Gill maintains United are carrying out no more than a watching brief just now but clearly wants the club to know exactly who they want when Ferguson does eventually stand down.

“We keep our eye on the managers coming through but it is a difficult process because whoever the hot star is today is maybe a cold star tomorrow,” Gill told www.manutd.com.

“It is not like a normal business where you can groom a number two internally because it is not always feasible and, quite rightly, there are rules about targeting managers who are doing jobs with other clubs.

“As and when Sir Alex decides to retire, I am sure there will be no shortage of applicants. We just monitor it and make sure we are aware of developments in European football management.”

Meanwhile, Gill has warned the Red Devils they must maintain their title drive right to the end of the new campaign.

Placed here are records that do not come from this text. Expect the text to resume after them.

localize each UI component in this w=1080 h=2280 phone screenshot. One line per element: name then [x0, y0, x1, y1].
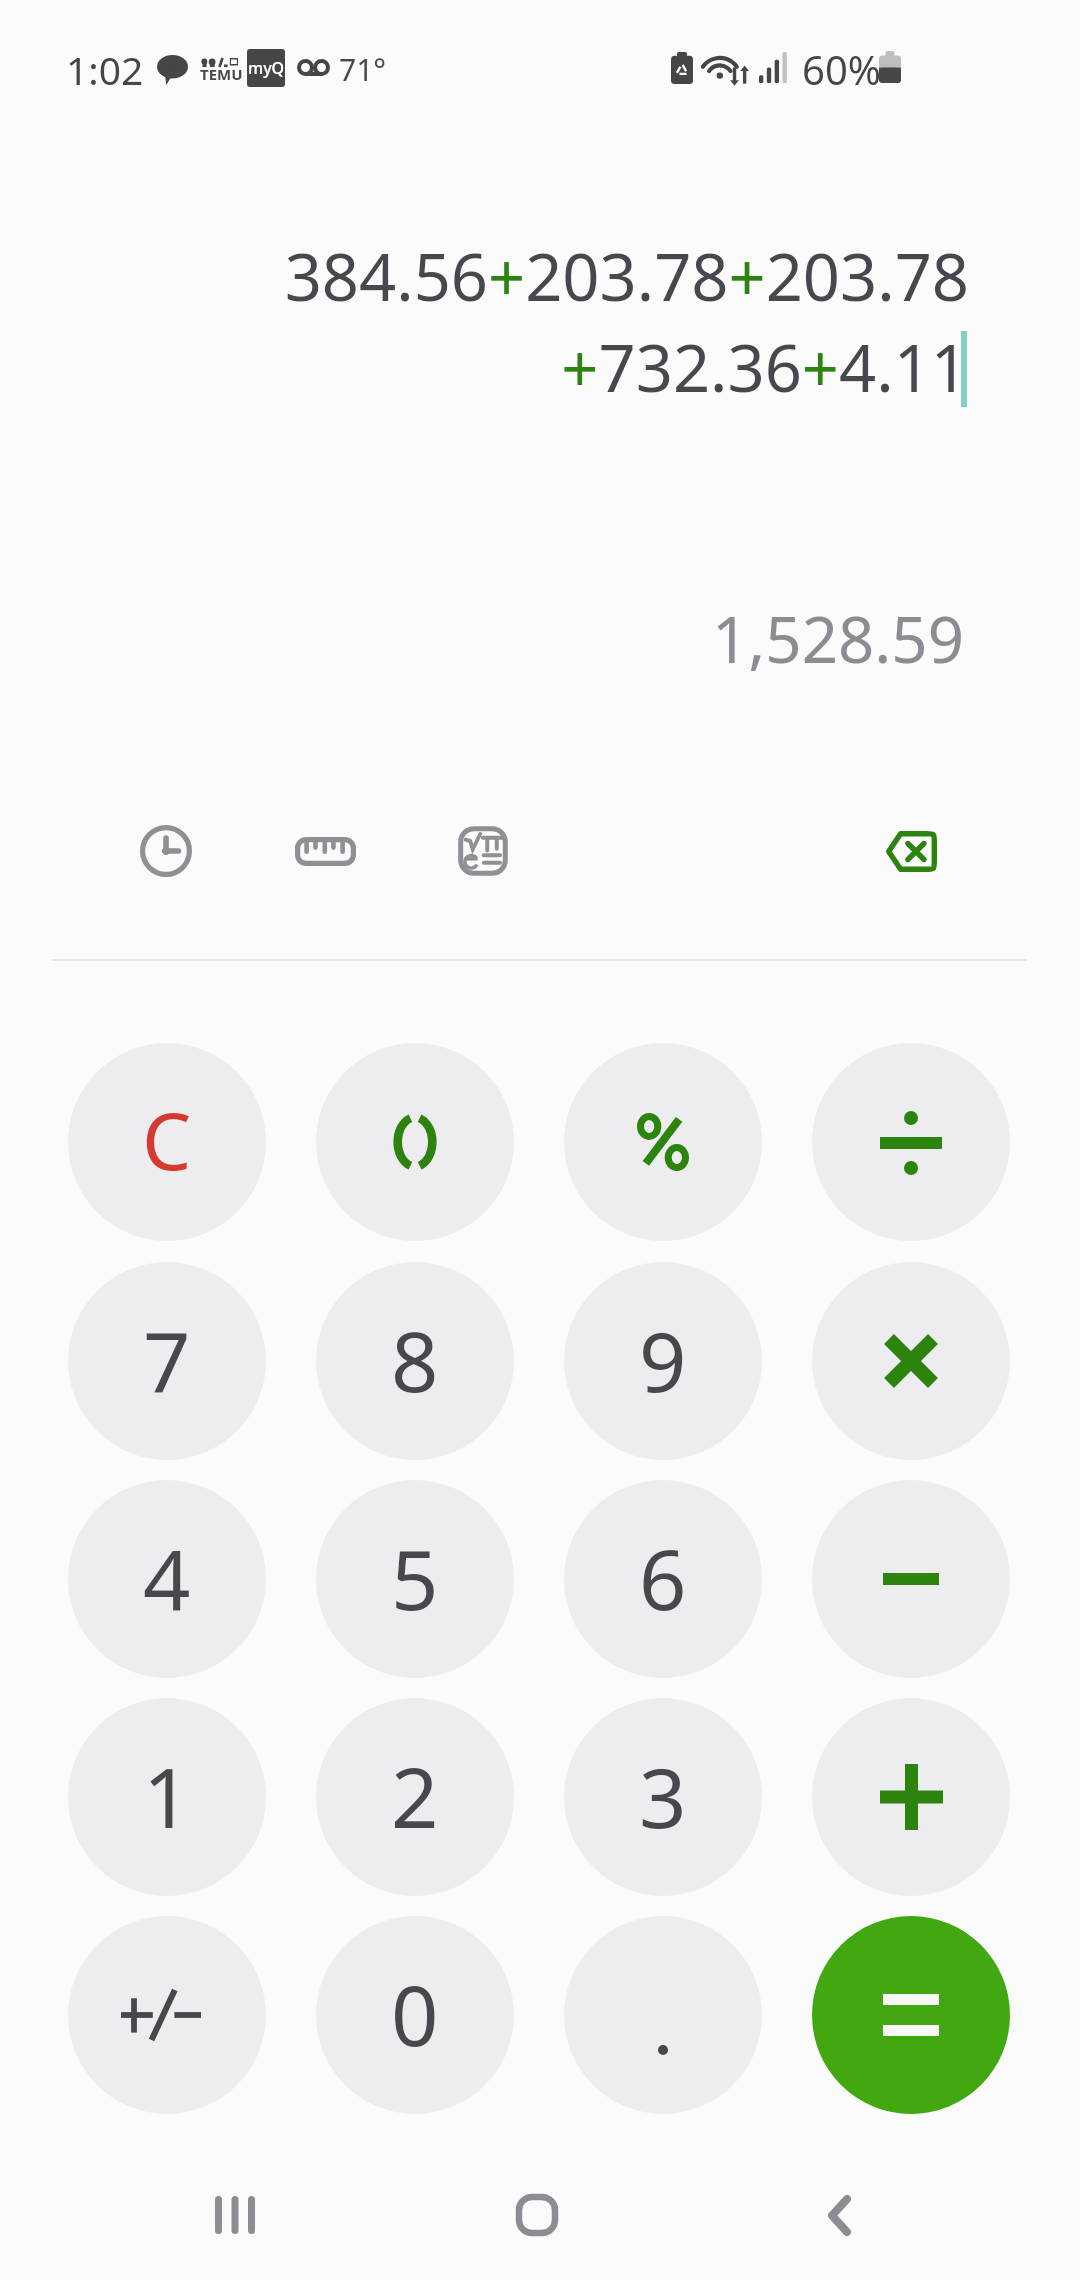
button[interactable]: Backspace	[861, 801, 961, 901]
button[interactable]: Divide	[812, 1043, 1010, 1241]
button[interactable]: Scientific calculator	[433, 801, 533, 901]
staticText: 60%	[802, 42, 881, 96]
staticText: 0	[391, 1957, 439, 2070]
staticText: TEMU	[200, 64, 243, 84]
staticText: 7	[143, 1303, 191, 1416]
button[interactable]: Multiply	[812, 1262, 1010, 1460]
button[interactable]: Recent apps	[175, 2180, 295, 2250]
staticText: 3	[639, 1739, 687, 1852]
button[interactable]: Plus minus	[68, 1916, 266, 2114]
staticText: +732.36+4.11	[0, 323, 968, 412]
button[interactable]: 9	[564, 1262, 762, 1460]
button[interactable]: Decimal point	[564, 1916, 762, 2114]
button[interactable]: Equals	[812, 1916, 1010, 2114]
staticText: 6	[639, 1521, 687, 1634]
staticText: 2	[391, 1739, 439, 1852]
button[interactable]: 1	[68, 1698, 266, 1896]
button[interactable]: 2	[316, 1698, 514, 1896]
staticText: 384.56+203.78+203.78	[0, 232, 969, 321]
staticText: C	[142, 1087, 192, 1193]
button[interactable]: Clear	[68, 1043, 266, 1241]
button[interactable]: 6	[564, 1480, 762, 1678]
button[interactable]: 8	[316, 1262, 514, 1460]
button[interactable]: 0	[316, 1916, 514, 2114]
button[interactable]: 7	[68, 1262, 266, 1460]
button[interactable]: 3	[564, 1698, 762, 1896]
staticText: 4	[143, 1521, 191, 1634]
staticText: 1:02	[66, 43, 144, 96]
button[interactable]: Unit converter	[275, 801, 375, 901]
button[interactable]: 4	[68, 1480, 266, 1678]
staticText: 8	[391, 1303, 439, 1416]
button[interactable]: History	[116, 801, 216, 901]
staticText: 5	[391, 1521, 439, 1634]
staticText: 9	[639, 1303, 687, 1416]
button[interactable]: Home	[477, 2180, 597, 2250]
staticText: myQ	[248, 57, 285, 79]
button[interactable]: Back	[779, 2180, 899, 2250]
staticText: 1	[143, 1739, 191, 1852]
button[interactable]: 5	[316, 1480, 514, 1678]
staticText: 71°	[339, 49, 387, 90]
staticText: 1,528.59	[0, 595, 964, 681]
button[interactable]: Minus	[812, 1480, 1010, 1678]
button[interactable]: Plus	[812, 1698, 1010, 1896]
button[interactable]: Parentheses	[316, 1043, 514, 1241]
button[interactable]: Percent	[564, 1043, 762, 1241]
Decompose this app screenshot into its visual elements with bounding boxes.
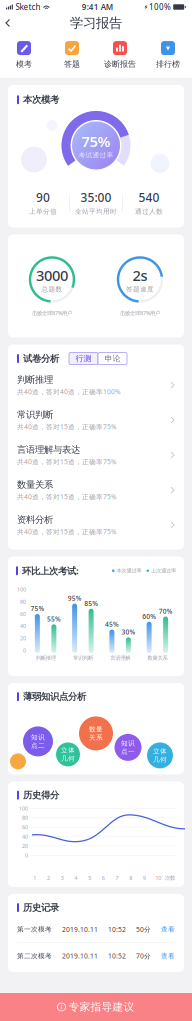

For the first time since the Premiership era began 11 years ago, United’s championship aspirations were realistically over with two months of the season remaining following a horror run that saw them win just twice in eight games from the middle of January and also dumped out of the Champions League.

Although Ferguson’s men managed to salvage some pride by clinching the FA Cup at Millwall’s expense in May, the trophy rates as a poor third to the major prizes and even if United fail to wrest the title back from Arsenal this term, Gill expects them to put up far more of a fight.

“You might not win the league every season but when we have lost it before, it has been towards the end of the season,” he said.

“We need to be up there challenging into March, April and May. Then if you don’t win it, at least you have made a great race of it.

“We have got to get back to that. Winning the FA Cup was a great end to the season but what happened in the league was disappointing.

“We need to come out all guns blazing next season, so we get up there in the league and we reach the latter stages of the European Cup.”